BRIEF: Give the lines again exactly as they appear, beginning at the one with "lump sum covering" and ending at the last line of the records.

----- INFORMATION

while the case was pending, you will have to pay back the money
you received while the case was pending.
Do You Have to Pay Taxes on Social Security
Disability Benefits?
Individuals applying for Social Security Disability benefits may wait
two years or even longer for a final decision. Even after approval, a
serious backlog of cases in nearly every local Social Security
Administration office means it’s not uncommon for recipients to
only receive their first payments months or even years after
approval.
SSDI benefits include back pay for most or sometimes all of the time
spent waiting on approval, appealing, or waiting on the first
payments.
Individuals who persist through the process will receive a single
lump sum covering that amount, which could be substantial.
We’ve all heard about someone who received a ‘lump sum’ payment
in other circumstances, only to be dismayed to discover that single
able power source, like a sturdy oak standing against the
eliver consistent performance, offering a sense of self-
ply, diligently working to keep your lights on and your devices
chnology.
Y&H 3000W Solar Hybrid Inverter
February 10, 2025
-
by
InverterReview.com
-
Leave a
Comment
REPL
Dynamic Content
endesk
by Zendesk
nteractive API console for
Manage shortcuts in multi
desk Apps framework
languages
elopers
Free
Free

----------

OUTPUT:
lump sum covering that amount, which could be substantial.
We’ve all heard about someone who received a ‘lump sum’ payment
in other circumstances, only to be dismayed to discover that single
able power source, like a sturdy oak standing against the
eliver consistent performance, offering a sense of self-
ply, diligently working to keep your lights on and your devices
chnology.
Y&H 3000W Solar Hybrid Inverter
February 10, 2025
-
by
InverterReview.com
-
Leave a
Comment
REPL
Dynamic Content
endesk
by Zendesk
nteractive API console for
Manage shortcuts in multi
desk Apps framework
languages
elopers
Free
Free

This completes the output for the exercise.